**THE DATA:**
——————————

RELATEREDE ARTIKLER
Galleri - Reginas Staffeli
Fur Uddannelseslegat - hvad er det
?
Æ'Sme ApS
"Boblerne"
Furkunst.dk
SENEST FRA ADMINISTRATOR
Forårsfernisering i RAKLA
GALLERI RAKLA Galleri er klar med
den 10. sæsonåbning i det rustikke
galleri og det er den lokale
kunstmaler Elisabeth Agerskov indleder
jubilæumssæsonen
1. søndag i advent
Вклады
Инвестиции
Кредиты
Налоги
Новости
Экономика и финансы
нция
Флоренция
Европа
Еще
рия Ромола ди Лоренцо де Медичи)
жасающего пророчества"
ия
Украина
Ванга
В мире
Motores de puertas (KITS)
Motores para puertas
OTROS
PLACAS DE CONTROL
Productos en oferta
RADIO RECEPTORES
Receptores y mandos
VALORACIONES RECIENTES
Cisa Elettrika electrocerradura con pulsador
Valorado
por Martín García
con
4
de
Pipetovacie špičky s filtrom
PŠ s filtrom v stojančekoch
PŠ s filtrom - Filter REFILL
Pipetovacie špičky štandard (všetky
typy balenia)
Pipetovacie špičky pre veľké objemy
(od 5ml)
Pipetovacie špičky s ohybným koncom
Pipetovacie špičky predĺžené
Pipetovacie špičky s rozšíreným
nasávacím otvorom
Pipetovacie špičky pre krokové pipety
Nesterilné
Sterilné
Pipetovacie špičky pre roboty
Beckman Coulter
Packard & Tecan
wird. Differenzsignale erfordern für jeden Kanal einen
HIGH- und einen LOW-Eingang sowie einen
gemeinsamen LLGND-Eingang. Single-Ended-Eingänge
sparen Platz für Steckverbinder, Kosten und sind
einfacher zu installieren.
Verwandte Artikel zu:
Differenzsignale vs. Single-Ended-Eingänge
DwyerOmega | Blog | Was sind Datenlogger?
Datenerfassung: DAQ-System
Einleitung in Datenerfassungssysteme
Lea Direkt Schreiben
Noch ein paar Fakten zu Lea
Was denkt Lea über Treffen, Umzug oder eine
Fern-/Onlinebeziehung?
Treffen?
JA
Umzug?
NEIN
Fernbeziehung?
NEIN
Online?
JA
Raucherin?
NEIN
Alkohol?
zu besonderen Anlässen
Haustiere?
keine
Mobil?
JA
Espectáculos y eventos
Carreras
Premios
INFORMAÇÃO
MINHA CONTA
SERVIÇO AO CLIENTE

——————————

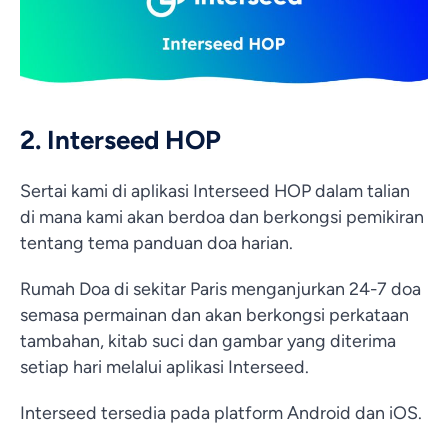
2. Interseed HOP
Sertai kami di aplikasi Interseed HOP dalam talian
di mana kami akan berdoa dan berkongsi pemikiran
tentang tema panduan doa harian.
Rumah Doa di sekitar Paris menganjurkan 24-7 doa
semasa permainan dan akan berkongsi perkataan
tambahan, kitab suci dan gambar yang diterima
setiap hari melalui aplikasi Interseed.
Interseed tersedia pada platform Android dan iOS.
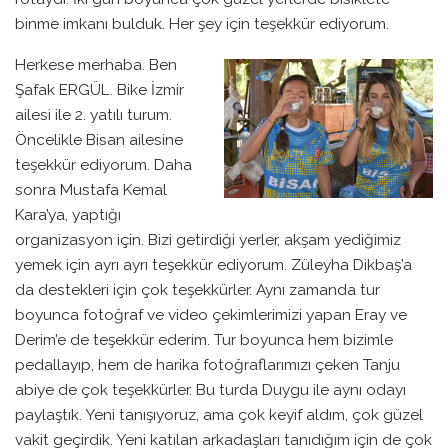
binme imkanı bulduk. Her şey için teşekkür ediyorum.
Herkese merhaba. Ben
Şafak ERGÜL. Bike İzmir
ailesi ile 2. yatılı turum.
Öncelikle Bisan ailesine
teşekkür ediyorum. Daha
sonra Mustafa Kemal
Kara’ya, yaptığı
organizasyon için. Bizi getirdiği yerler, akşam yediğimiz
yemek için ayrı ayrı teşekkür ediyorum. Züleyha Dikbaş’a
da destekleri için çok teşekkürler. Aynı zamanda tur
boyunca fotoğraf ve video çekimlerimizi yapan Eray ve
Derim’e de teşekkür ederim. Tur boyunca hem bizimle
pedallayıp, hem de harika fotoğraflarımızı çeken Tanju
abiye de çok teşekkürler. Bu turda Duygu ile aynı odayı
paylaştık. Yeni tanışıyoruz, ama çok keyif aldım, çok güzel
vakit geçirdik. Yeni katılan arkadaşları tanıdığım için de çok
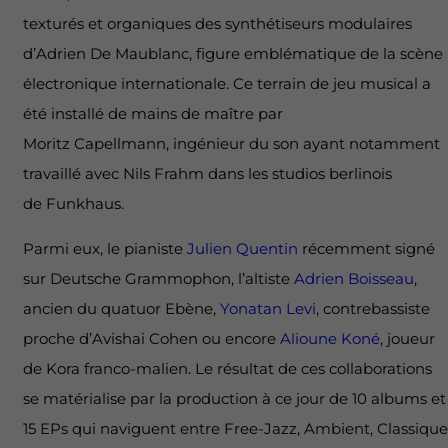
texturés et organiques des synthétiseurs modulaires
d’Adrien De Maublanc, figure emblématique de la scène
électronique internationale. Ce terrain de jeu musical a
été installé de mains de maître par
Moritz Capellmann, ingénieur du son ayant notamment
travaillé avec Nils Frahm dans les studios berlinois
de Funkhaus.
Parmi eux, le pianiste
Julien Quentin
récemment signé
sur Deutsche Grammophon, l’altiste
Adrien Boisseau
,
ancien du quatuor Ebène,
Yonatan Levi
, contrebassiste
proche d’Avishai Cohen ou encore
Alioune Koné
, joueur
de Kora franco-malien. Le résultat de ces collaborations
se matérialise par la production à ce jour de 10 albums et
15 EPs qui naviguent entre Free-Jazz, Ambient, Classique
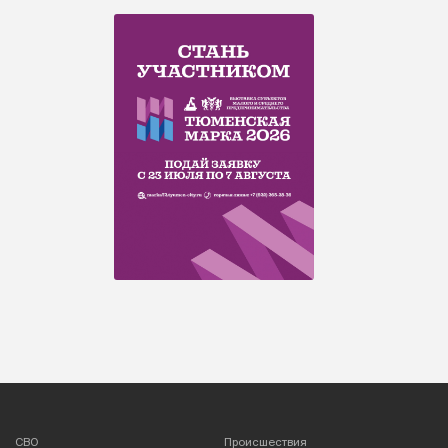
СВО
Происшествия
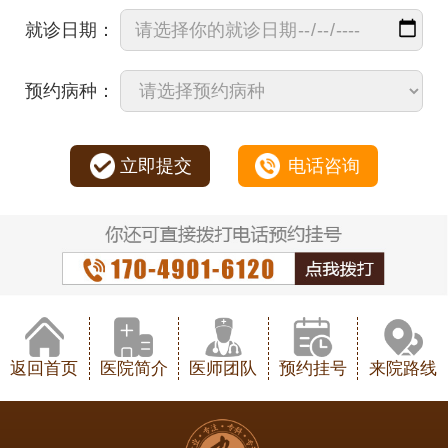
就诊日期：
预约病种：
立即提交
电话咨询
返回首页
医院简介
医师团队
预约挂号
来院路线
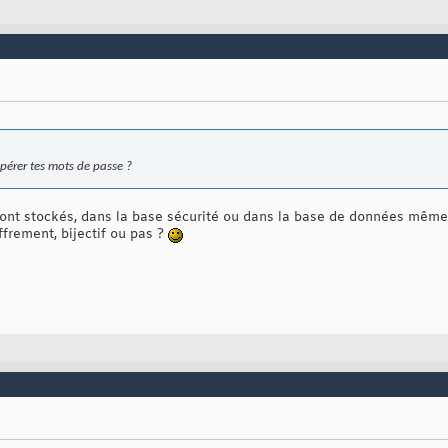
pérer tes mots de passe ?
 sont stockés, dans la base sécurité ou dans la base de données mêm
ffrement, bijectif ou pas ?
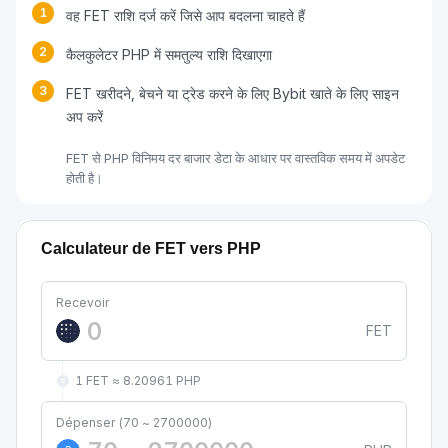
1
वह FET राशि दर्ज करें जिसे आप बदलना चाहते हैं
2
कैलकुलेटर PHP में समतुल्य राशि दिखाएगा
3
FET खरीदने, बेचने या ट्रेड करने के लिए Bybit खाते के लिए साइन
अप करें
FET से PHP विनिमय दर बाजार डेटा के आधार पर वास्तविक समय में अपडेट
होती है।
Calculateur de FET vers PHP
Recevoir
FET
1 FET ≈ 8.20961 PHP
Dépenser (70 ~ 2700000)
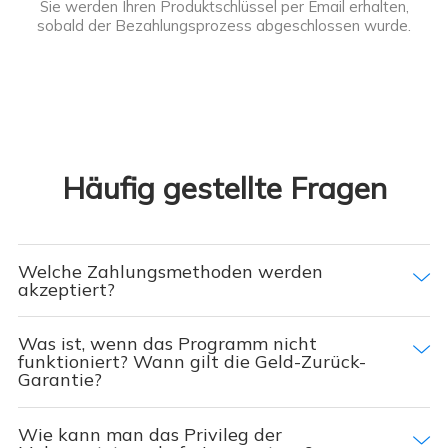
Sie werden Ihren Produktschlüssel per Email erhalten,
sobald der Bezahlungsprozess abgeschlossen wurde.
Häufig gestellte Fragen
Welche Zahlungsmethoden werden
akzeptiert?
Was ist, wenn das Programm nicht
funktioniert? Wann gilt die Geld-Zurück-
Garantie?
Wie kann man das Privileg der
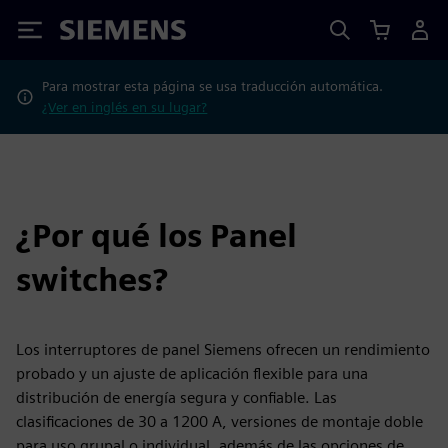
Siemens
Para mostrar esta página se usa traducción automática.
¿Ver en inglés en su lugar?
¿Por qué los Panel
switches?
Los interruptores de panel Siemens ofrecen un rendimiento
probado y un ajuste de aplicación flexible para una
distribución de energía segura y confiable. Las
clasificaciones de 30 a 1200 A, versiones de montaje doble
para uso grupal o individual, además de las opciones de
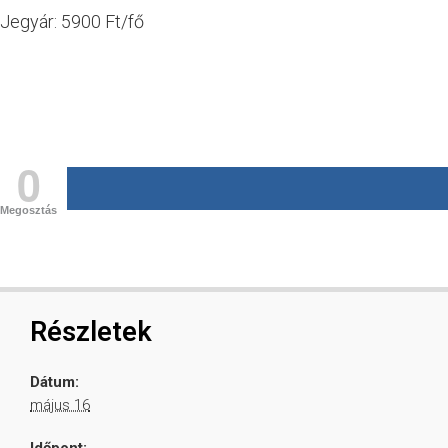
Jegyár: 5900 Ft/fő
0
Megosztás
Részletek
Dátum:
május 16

——————————

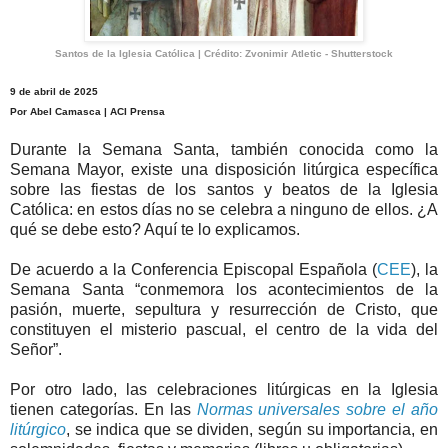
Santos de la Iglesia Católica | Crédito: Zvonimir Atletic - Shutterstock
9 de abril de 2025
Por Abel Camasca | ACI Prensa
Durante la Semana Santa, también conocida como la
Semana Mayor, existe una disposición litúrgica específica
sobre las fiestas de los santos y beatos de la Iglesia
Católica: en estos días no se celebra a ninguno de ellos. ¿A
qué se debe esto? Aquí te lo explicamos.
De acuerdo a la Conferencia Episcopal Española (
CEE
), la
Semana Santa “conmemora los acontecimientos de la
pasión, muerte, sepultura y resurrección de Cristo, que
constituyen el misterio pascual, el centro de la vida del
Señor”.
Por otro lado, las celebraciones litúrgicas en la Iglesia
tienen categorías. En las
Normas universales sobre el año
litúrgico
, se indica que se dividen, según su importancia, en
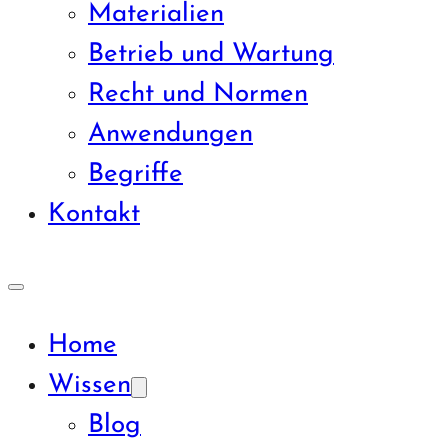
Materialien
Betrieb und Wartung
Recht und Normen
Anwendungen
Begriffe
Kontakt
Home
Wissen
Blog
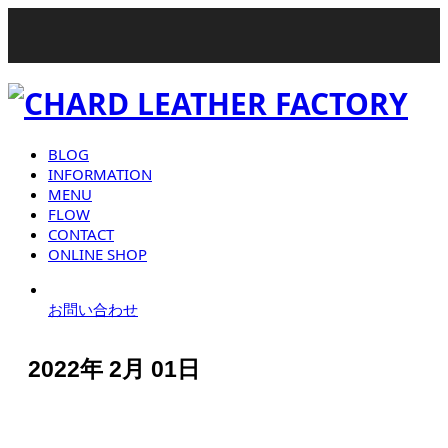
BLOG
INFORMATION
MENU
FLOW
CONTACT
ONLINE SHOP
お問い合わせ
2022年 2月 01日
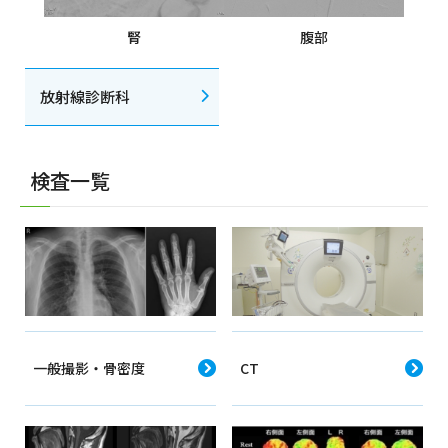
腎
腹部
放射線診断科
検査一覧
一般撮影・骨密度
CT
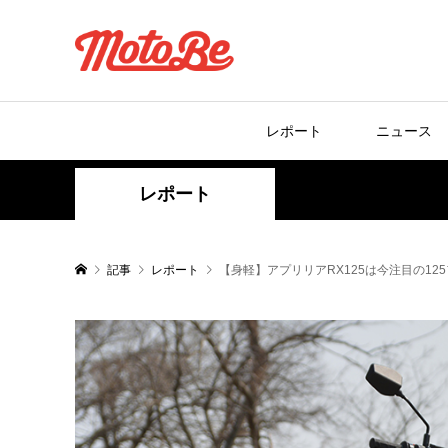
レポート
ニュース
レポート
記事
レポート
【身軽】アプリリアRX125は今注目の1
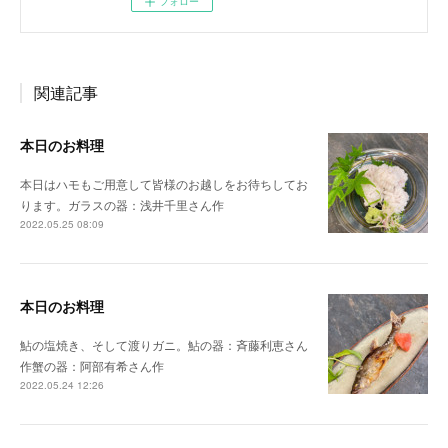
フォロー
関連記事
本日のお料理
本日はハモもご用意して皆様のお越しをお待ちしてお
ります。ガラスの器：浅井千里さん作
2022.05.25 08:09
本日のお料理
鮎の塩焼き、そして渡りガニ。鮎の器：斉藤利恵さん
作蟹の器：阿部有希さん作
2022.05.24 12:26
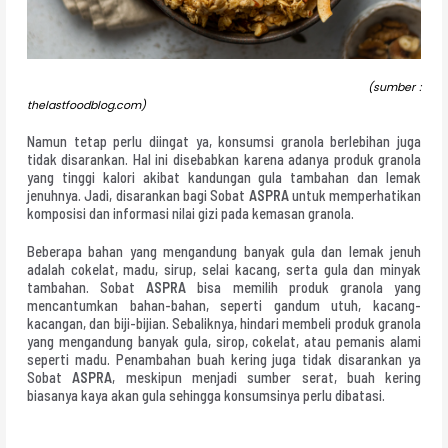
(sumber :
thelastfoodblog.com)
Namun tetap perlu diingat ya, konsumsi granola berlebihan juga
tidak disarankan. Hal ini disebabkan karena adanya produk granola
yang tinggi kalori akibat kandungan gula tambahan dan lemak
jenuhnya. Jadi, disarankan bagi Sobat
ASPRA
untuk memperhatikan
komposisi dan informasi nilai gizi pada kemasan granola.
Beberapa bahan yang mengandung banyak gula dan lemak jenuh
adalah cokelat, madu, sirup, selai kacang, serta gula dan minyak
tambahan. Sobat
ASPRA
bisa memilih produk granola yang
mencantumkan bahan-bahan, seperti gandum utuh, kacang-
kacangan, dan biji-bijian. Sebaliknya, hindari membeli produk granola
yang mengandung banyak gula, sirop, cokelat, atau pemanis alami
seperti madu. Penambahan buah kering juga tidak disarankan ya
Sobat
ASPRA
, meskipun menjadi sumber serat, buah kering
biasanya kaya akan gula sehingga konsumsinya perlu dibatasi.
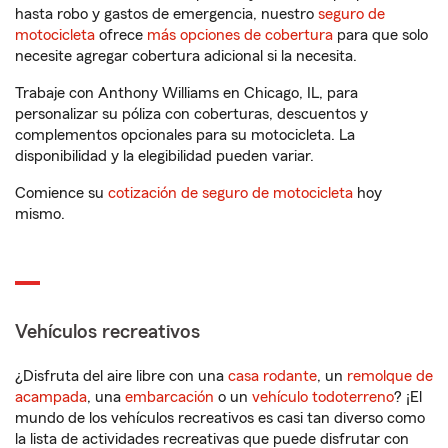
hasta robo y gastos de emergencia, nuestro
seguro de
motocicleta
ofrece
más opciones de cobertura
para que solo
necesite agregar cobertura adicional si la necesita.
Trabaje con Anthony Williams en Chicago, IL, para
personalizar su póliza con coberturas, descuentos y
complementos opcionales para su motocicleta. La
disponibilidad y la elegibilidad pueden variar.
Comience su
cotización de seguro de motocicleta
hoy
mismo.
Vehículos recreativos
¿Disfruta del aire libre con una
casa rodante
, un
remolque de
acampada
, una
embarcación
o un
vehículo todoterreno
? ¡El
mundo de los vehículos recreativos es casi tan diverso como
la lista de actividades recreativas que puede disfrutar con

——————————

**BRIEF:** Set down, exactly as they appear above, all lines from the one that has "RELATEREDE ARTIKLER" down to the one that has "den 10. sæsonåbning i det rustikke", including those two and no others.

**SOLUTION FOR THIS TASK:**
RELATEREDE ARTIKLER
Galleri - Reginas Staffeli
Fur Uddannelseslegat - hvad er det
?
Æ'Sme ApS
"Boblerne"
Furkunst.dk
SENEST FRA ADMINISTRATOR
Forårsfernisering i RAKLA
GALLERI RAKLA Galleri er klar med
den 10. sæsonåbning i det rustikke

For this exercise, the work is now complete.